Carolina Areal – Inclusive o canal de vocês tem mais de 70 mil inscritos. É um número bem expressivo, uma galera massa que acompanha o trabalho de vocês, que reconhece também que o som de vocês é muito bom, Ranny. Então, a gente já vai chegando ao final desse nosso bate-papo, mas eu não poderia... como é que eu ia esquecer disso? Eu fiquei a semana toda aqui, martelando na cabeça, que eu ia fazer essa pergunta e já ia esquecendo no final. Sobre Nazirê! Sobre o nome Nazirê. Eu fiquei curiosa pra saber se existe algum significado, como é que vocês chegaram ao nome Nazirê pra formação desse trio.

Ranny Ramos – A Nazirê vem da palavra Nazireu, que significa "estar a serviço de Deus", se não me engano. Foi um pouco complicado pra colocar esse nome, porque Nazirê não tinha significado, então a gente meio que encaixou de acordo com as nossas composições que falam muito de Jah, de fé, de paz. Enfim... A gente decidiu colocar Nazirê até pra ficar um pouco mais feminino.

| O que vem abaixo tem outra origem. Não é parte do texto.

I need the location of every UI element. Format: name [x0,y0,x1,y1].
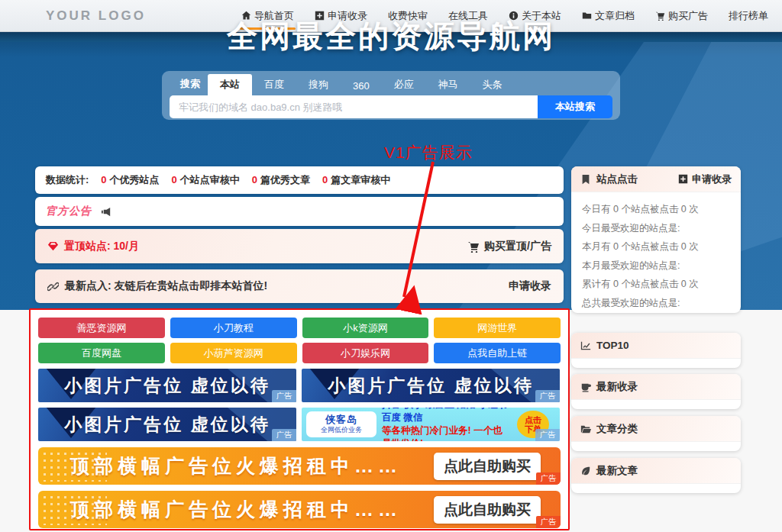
tab-shenma[interactable]: 神马 [426,74,470,95]
apply-inclusion-link[interactable]: 申请收录 [509,279,551,293]
site-link[interactable]: 网游世界 [434,318,561,338]
stats-bar: 数据统计: 0个优秀站点 0个站点审核中 0篇优秀文章 0篇文章审核中 [35,166,564,194]
site-clicks-header: 站点点击 申请收录 [571,166,741,192]
tab-baidu[interactable]: 百度 [252,74,296,95]
site-link[interactable]: 小葫芦资源网 [170,343,297,363]
stat-item: 0个站点审核中 [172,173,240,187]
buy-top-ad-link[interactable]: 购买置顶/广告 [467,240,551,253]
ad-line-2: 等各种热门冷门业务! 一个也是批发价! [382,424,512,441]
article-categories-header[interactable]: 文章分类 [571,416,741,442]
folder-open-icon [580,424,591,434]
tab-bing[interactable]: 必应 [382,74,426,95]
site-link[interactable]: 小刀教程 [170,318,297,338]
tab-360[interactable]: 360 [341,76,382,95]
official-notice-bar: 官方公告 [35,197,564,226]
ad-line-1: 抖音 快手 致富宝 陌陌 小红书 百度 微信 [382,408,512,424]
site-link[interactable]: 百度网盘 [38,343,165,363]
latest-inclusions-card: 最新收录 [571,374,741,409]
latest-articles-title: 最新文章 [596,464,638,478]
self-purchase-button[interactable]: 点此自助购买 [434,453,541,480]
stat-value: 0 [252,174,257,185]
latest-articles-card: 最新文章 [571,458,741,493]
self-purchase-button[interactable]: 点此自助购买 [434,496,541,524]
stat-value: 0 [322,174,328,185]
banner-text: 顶部横幅广告位火爆招租中…… [70,453,402,479]
small-ad-banner[interactable]: 小图片广告位 虚位以待 广告 [38,408,296,441]
chart-line-icon [580,340,591,351]
search-label: 搜索 [170,77,208,95]
site-clicks-title: 站点点击 [596,172,638,186]
site-link-grid: 善恶资源网 小刀教程 小k资源网 网游世界 百度网盘 小葫芦资源网 小刀娱乐网 … [38,318,561,363]
small-ad-banner[interactable]: 小图片广告位 虚位以待 广告 [38,369,296,402]
site-clicks-stats: 今日有 0 个站点被点击 0 次 今日最受欢迎的站点是: 本月有 0 个站点被点… [571,192,741,313]
stat-item: 0篇文章审核中 [322,173,390,187]
stat-label: 个站点审核中 [180,174,240,185]
order-now-label: 点击 [525,415,541,424]
stat-line: 总共最受欢迎的站点是: [582,294,730,313]
site-link[interactable]: 善恶资源网 [38,318,165,338]
stat-label: 篇文章审核中 [331,174,390,185]
stat-item: 0个优秀站点 [101,173,159,187]
stat-line: 本月有 0 个站点被点击 0 次 [582,237,730,256]
ad-area: 善恶资源网 小刀教程 小k资源网 网游世界 百度网盘 小葫芦资源网 小刀娱乐网 … [38,318,561,528]
page: YOUR LOGO 导航首页 申请收录 收费快审 在线工具 关于本站 [0,0,782,532]
gem-icon [47,240,59,252]
ad-brand-box: 侠客岛 全网低价业务 [306,411,376,437]
banner-text: 小图片广告位 虚位以待 [64,374,270,398]
top10-card: TOP10 [571,333,741,368]
stat-label: 个优秀站点 [110,174,160,185]
search-input[interactable] [170,95,538,118]
site-link[interactable]: 小刀娱乐网 [302,343,429,363]
ad-brand-name: 侠客岛 [325,414,357,426]
v1-ad-display-box: 善恶资源网 小刀教程 小k资源网 网游世界 百度网盘 小葫芦资源网 小刀娱乐网 … [29,308,570,530]
tab-toutiao[interactable]: 头条 [470,74,515,95]
ad-tag: 广告 [536,516,561,528]
page-title: 全网最全的资源导航网 [0,15,782,57]
stat-line: 今日有 0 个站点被点击 0 次 [582,200,730,219]
site-link[interactable]: 点我自助上链 [434,343,561,363]
banner-text: 顶部横幅广告位火爆招租中…… [70,497,402,522]
search-button[interactable]: 本站搜索 [538,95,612,118]
ad-tag: 广告 [535,390,560,402]
ad-tag: 广告 [272,429,296,441]
stat-label: 篇优秀文章 [260,174,310,185]
notice-title: 官方公告 [46,205,92,218]
search-engine-tabs: 搜索 本站 百度 搜狗 360 必应 神马 头条 [170,76,612,95]
top-banner-ad-slot[interactable]: 顶部横幅广告位火爆招租中…… 点此自助购买 广告 [38,491,561,528]
tab-benzhan[interactable]: 本站 [208,74,252,95]
tab-sogou[interactable]: 搜狗 [296,74,341,95]
latest-click-bar: 最新点入: 友链后在贵站点击即排本站首位! 申请收录 [35,269,564,303]
annotation-label: V1广告展示 [384,142,473,163]
stat-value: 0 [101,174,106,185]
ad-tag: 广告 [536,472,561,485]
site-clicks-card: 站点点击 申请收录 今日有 0 个站点被点击 0 次 今日最受欢迎的站点是: 本… [571,166,741,313]
ad-tag: 广告 [535,429,560,441]
site-link[interactable]: 小k资源网 [302,318,429,338]
sticky-site-info: 置顶站点: 10/月 [47,240,139,253]
top10-title: TOP10 [596,340,629,351]
top10-header[interactable]: TOP10 [571,333,741,359]
ad-text-lines: 抖音 快手 致富宝 陌陌 小红书 百度 微信 等各种热门冷门业务! 一个也是批发… [382,408,512,441]
banner-text: 小图片广告位 虚位以待 [64,413,270,437]
ad-brand-sub: 全网低价业务 [321,426,362,434]
business-ad-banner[interactable]: 侠客岛 全网低价业务 抖音 快手 致富宝 陌陌 小红书 百度 微信 等各种热门冷… [302,408,560,441]
stats-prefix: 数据统计: [46,173,89,187]
stat-line: 累计有 0 个站点被点击 0 次 [582,275,730,294]
link-icon [47,281,59,292]
latest-articles-header[interactable]: 最新文章 [571,458,741,484]
latest-inclusions-header[interactable]: 最新收录 [571,374,741,400]
small-ad-banner[interactable]: 小图片广告位 虚位以待 广告 [302,369,560,402]
stat-item: 0篇优秀文章 [252,173,310,187]
search-row: 本站搜索 [170,95,612,118]
banner-row-2: 小图片广告位 虚位以待 广告 侠客岛 全网低价业务 抖音 快手 致富宝 陌陌 小… [38,408,561,441]
top-banner-ad-slot[interactable]: 顶部横幅广告位火爆招租中…… 点此自助购买 广告 [38,447,561,485]
search-panel: 搜索 本站 百度 搜狗 360 必应 神马 头条 本站搜索 [162,71,620,120]
buy-top-ad-label: 购买置顶/广告 [484,240,551,253]
sticky-site-bar: 置顶站点: 10/月 购买置顶/广告 [35,229,564,263]
stat-value: 0 [172,174,177,185]
banner-text: 小图片广告位 虚位以待 [328,374,533,398]
stat-line: 本月最受欢迎的站点是: [582,256,730,276]
plus-square-icon [678,174,688,184]
stat-line: 今日最受欢迎的站点是: [582,219,730,238]
apply-inclusion-link[interactable]: 申请收录 [678,172,732,186]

Carolina Areal – E deu super certo. (risos) Ranny, eu agradeço demais por você ter tirado um tempinho nesse momento louco que a gente tá passando, poder conversar com a gente aqui da Rádio Universitária FM. Então, muito muito obrigada! Foi massa!

Ranny Ramos – Ai, muito obrigada também! Agradeço demais a paciência. adorei a conversa, apesar de ter (risos) gaguejado um pouco. (risos) Enfim, essa sou eu. Que tudo isso passe logo e a gente possa se encontrar um dia, se aglomerar e se abraçar, e fazer novamente mais uma entrevista, todo mundo junto, né. E é isso. Beijão!